Recently there was a story about a nursing home located in the Pskov Region in the village of Yamm. People wrote me about it and wrote the Governor too. We got to the bottom of this very quickly: the principal was fired and an investigation is now being carried out. Why am I mentioning this here? We still have a lot of sub-standard, out-of-date facilities, worn-out facilities, facilities that are unfortunately still not equipped with modern technology. So a lot depends on our commitment to deal with this, on the people around us, on the potential for using volunteers, on whether those who want to change the situation are willing to blow the whistle, and even more importantly how the governors and heads of municipal bodies respond to such signals, as opposed to simply dismissing them as a pain in the neck. That is very, very important.
I believe that we need full cooperation between government departments, local self-government and volunteer organisations. They are at the forefront of events, and often they are able to provide primary information about poor conditions. I am not even talking about fire safety, which is a separate technical programme. I'm talking about the fundamental situation: generally speaking, what kind of social institution is it, does it have an official status, what sort of work does its staff do. We have to work at establishing this type of collaboration.
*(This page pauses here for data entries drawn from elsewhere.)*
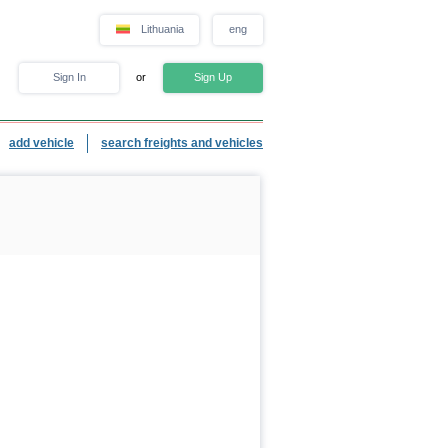
Lithuania
eng
Sign In
or
Sign Up
add vehicle
search freights and vehicles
I think that this is enough to get the conversation started. Colleagues, obviously the question that we are discussing with you today is a moral issue as well as a legal and administrative one. And the success with which we deal with it will have effect over the moral makeup, the moral attitudes within our entire society.
Now I would like to give the floor to our colleagues who were engaged in checking and dealing with the consequences associated with identifying social service institutions that were deemed to be unusable. First, the Presidential Control Directorate. Please go ahead.
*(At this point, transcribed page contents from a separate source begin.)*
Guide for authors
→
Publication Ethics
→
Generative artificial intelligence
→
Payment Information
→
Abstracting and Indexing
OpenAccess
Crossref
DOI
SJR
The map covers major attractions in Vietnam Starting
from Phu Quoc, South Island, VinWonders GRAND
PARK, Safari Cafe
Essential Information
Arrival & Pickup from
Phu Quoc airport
Colleagues, let's sum things up.
This isn’t the first time we’ve discussed this subject. On the one hand, the figures we’ve seen suggest that things are moving in the right direction but, on the other hand, they still look very grim. We know what all this talk about a 72 percent decrease, a 50 percent decrease actually means. First, the numbers are always relative and, secondly, if something has been reduced by 50 percent that means that the other 50 percent is still a mess. For this reason resolving this problem is the personal responsibility of governors and heads of municipalities.
There’s the question of allocation of budget funds. Even though the crisis has meant reduced expenditures and budget cuts, I am absolutely sure that the money for this can be found. Reduce spending on luxurious government facilities, on some major infrastructure projects, on other schemes the purpose of which is not always clear, cut back on purchases of VIP vehicles – generally speaking optimise spending and provide funds for the maintenance of the social institutions in major need. It's all in your hands. Once again I want to bring this to the attention of governors and demand that all the orders related to this question be carried out.
The bottom line is clear: technological innovations must be implemented; both federal and regional regulations must be reinstated; specific problems that were mentioned here by ministers and the Prosecutor General must be dealt with as soon as possible; both administrative and criminal processes must be carried through to the end.
I will keep this issue under my personal control.